So, who should be held responsible when a company’s data system gets breached? Historically, the CIO, the CISO, or both have shouldered the lion’s share of data breach responsibility; well over half of security decision-makers expect to lose their jobs if a hack happens at their organizations. However, breaches don’t happen in vacuums, and CIOs and CISOs don’t operate in them, either. Many CIOs report directly to the CEO, and some security experts feel that CISOs should be elevated to the same reporting level.

Whatever an organization’s reporting structure, the bottom line is the same: the responsibility for everything that happens within the organization, positive or negative, ultimately falls on the CEO and the board of directors. This includes data breach responsibility. This has been reflected in the numerous CEO firings (or resignations) that have followed bad breaches over the past few years, including those at Target, Sony Pictures, and the Democratic National Committee.
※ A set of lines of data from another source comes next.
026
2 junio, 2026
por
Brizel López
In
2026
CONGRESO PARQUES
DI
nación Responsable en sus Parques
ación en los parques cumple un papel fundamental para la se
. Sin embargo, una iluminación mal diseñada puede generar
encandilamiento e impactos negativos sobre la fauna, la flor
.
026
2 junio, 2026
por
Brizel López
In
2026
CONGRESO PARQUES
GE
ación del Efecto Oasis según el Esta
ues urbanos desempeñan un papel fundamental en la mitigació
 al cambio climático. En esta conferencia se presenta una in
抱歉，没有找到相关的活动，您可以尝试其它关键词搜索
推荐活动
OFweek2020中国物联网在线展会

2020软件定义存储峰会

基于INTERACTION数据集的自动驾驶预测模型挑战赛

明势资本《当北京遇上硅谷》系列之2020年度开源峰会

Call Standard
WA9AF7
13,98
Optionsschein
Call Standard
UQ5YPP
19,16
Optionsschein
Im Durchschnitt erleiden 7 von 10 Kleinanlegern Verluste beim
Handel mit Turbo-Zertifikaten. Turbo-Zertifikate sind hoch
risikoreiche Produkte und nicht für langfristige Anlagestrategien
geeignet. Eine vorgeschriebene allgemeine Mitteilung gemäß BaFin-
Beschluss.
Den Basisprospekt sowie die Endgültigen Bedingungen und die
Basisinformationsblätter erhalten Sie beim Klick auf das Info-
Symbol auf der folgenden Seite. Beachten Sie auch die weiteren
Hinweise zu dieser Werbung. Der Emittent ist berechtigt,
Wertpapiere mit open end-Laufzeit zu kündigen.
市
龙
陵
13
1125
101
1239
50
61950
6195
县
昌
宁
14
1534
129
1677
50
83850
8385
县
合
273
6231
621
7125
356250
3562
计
Apparently, Yahoo didn’t get the memo about this a couple of years ago. After years of poor cybersecurity practices caught up with them, resulting in multiple breaches affecting over a billion user accounts, putting its acquisition by Verizon into question, and making the Yahoo brand name synonymous with the phrase “data breach,” the company decided to fire its General Counsel, Ron Bell. Shockingly, CEO Marissa Mayer remained in place, albeit with a pay cut (she then went on to leave Yahoo after the Verizon acquisition, however, but it was of her own choosing).
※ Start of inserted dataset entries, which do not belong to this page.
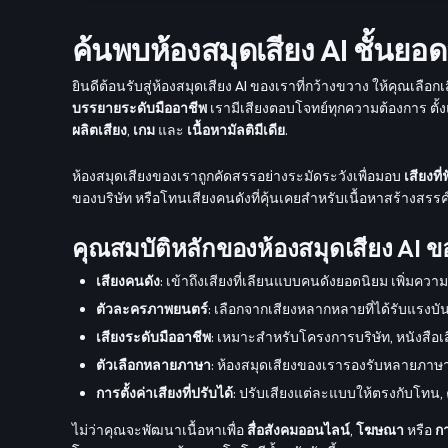
ค้นพบห้องสมุดเสียง AI ชั้น
ยินดีต้อนรับสู่ห้องสมุดเสียง AI ของเราที่กว้างขวาง ให้คุณเล
บรรยายระดับมืออาชีพ
เรามีเสียงตอบโจทย์ทุกความต้องการ ตั้
ผลิตเสียง
,
เกม
และ
เนื้อหามัลติมีเดีย
.
ห้องสมุดเสียงของเราถูกคัดสรรอย่างระมัดระวังเพื่อมอบ
เสียงท
ของบริษัท หรือโทนเสียงคนดังที่คุ้นเคยสำหรับเนื้อหาสร้างสรรค
คุณสมบัติหลักของห้องสมุดเสียง AI ข
เสียงคนดัง
: เข้าถึงเสียงที่เลียนแบบคนดังยอดนิยม เพิ่มคว
ตัวละครภาพยนตร์
: เลือกจากเสียงหลากหลายที่ได้รับแ
เสียงระดับมืออาชีพ
: เหมาะสำหรับโครงการบริษัท, หนังสือเส
ตัวเลือกหลายภาษา
: ห้องสมุดเสียงของเรารองรับหลายภาษ
การตั้งค่าเสียงที่ปรับได้
: ปรับเสียงแต่ละแบบให้ตรงกับโทน, ค
ไม่ว่าคุณจะพัฒนาเนื้อหาเพื่อ
สื่อสังคมออนไลน์
,
โฆษณา
หรือ
กา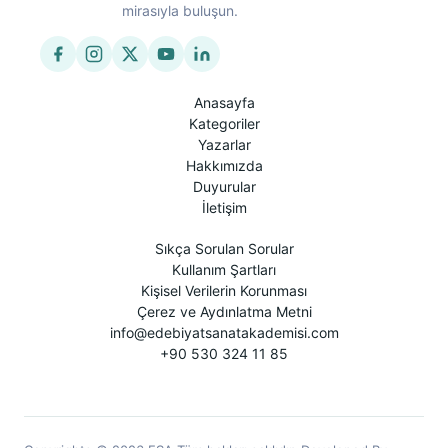
mirasıyla buluşun.
Anasayfa
Kategoriler
Yazarlar
Hakkımızda
Duyurular
İletişim
Sıkça Sorulan Sorular
Kullanım Şartları
Kişisel Verilerin Korunması
Çerez ve Aydınlatma Metni
info@edebiyatsanatakademisi.com
+90 530 324 11 85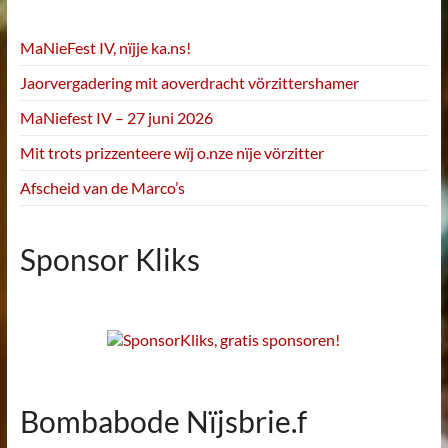
MaNieFest IV, nïjje ka.ns!
Jaorvergadering mit aoverdracht vörzittershamer
MaNiefest IV – 27 juni 2026
Mit trots prizzenteere wïj o.nze nïje vörzitter
Afscheid van de Marco’s
Sponsor Kliks
Bombabode Nïjsbrie.f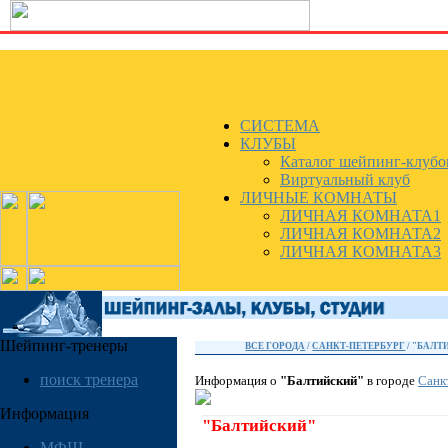
СИСТЕМА
КЛУБЫ
Каталог шейпинг-клубо
Виртуальный клуб
ЛИЧНЫЕ КОМНАТЫ
ЛИЧНАЯ КОМНАТА1
ЛИЧНАЯ КОМНАТА2
ЛИЧНАЯ КОМНАТА3
Шейпинг-тренеры
ВСЕ ГОРОДА
/
САНКТ-ПЕТЕРБУРГ
/ "БАЛТ
поиск тренера
Информация о
"Балтийский"
в городе
Санк
Информация
"Балтийский"
МФШ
In Yahoo’s case, the CISO and the rest of the security staff couldn’t be fired. Fearing that a major security incident would eventually happen, they’d already run for the hills. The New York Times reported that former CISO Alex Stamos and his team had spent years warning Mayer of potential security issues, but Mayer insisted on putting “the user experience” ahead of cybersecurity and even cut the team’s budget.

Preventing Breaches Is Everyone’s Responsibility

Cybersecurity isn’t just an IT issue. It impacts every individual and department in an organization — from the board of directors all the way down to minimum-wage clerical and retail employees. The overwhelming majority of data breaches originate inside an organization, either because a negligent or untrained employee makes a mistake or a malicious insider decides to strike back against the company. No cybersecurity policy is complete unless it addresses the human factor behind data breaches by promoting a culture of cybersecurity awareness. This culture must start at the top of the organization; if the board, the CEO, and the rest of the C-suite do not take security seriously, front-line employees certainly won’t.

Yahoo’s firing of Ron Bell certainly shook up the legal community and caused much debate over where data breach responsibility ultimately lies. While this may have served to light a fire under organizations with questionable cybersecurity practices, the focus should not have been on whose heads would roll if a breach happened; it should have been on implementing proactive cybersecurity and compliance measures to prevent hacks from happening in the first place.

As for Yahoo, they settled in September a worldwide class-action lawsuit that alleged security issues dating back as far as 2003. Yahoo’s attorney and lead plaintiffs’ counsel told the U.S. District Judge in federal court that both sides had reached an “agreement in principle” — $47 million to be exact.